Reclame überall
[576] Reclame überall. Unter diesem Titel veröffentlicht die „Deutsche Klinik“ in der Nummer vom 27. Juni dieses Jahres eine Warnung vor einem neuen Toilettenmittel, das von einer Münchener Parfümerie- und Seifenfabrik (Korn) in den Handel gebracht wird: Fluid-Ozon.

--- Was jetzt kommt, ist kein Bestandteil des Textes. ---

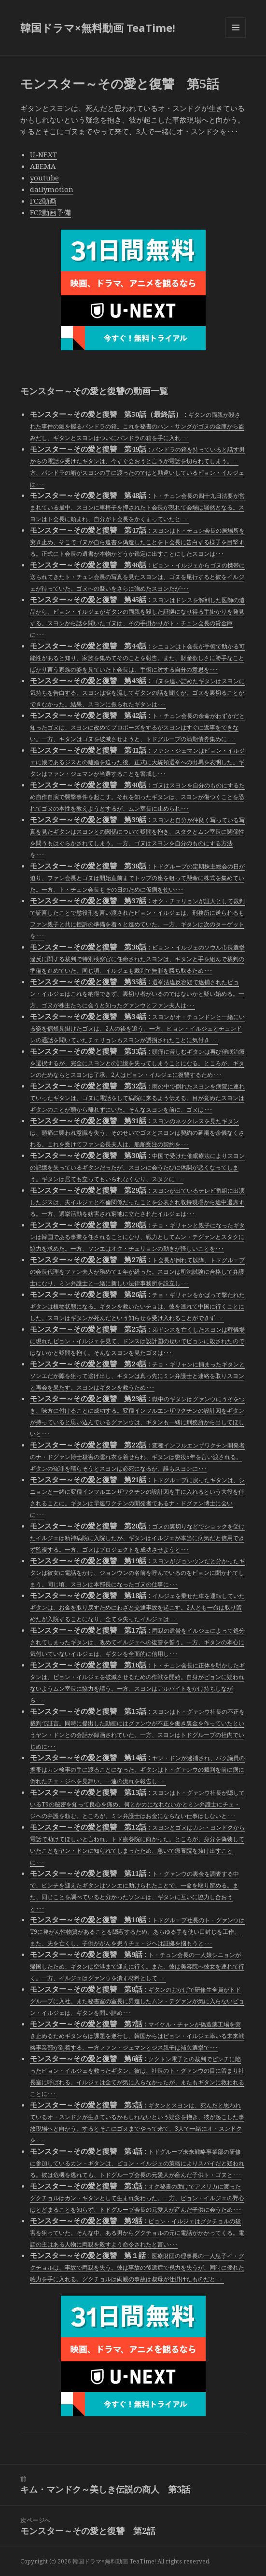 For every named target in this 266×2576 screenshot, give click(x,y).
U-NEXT (43, 154)
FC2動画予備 (50, 212)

Nach der Gebrauchsanweisung ist dasselbe ein ganz vorzügliches Mund- und Waschwasser, das bei richtigem Gebrauche alle übeln Gerüche des Mundes nimmt und „ohne alle nachtheiligen Nebenwirkungen dieselbe (die Haut) reinigt, schädliche Ausdünstungen und Absonderungen auf das Vollkommenste zerstört und als natürliches Desinfectionsmittel durch Sauerstoff in der eigenthümlichen Weise des Ozons wirkt.“
In der That ist aber das sogenannte Fluid-Ozon nichts weiter als eine wässerige Lösung von übermangansaurem Natron, mit Spuren von Glaubersalz und Kochsalz verunreinigt, und zwar enthält die Lösung auf 9 Theile Wasser 1 Theil des übermangansauren Salzes. In der Herstellung kostet die Kanne davon höchstens 2 Silbergroschen, wozu der Verkaufspreis in keinem Verhältniß steht.
Dies sowohl als der Umstand, daß diese Anwendung des wirksamen Salzes durchaus nichts Neues ist, indem dasselbe schon längst als ein wesentlicher Bestandtheil der geruchzerstörenden, desinficirenden Mittel benutzt wird, macht das Fluid-Ozon zu einem würdigen Bruder der Revalenta Arabica.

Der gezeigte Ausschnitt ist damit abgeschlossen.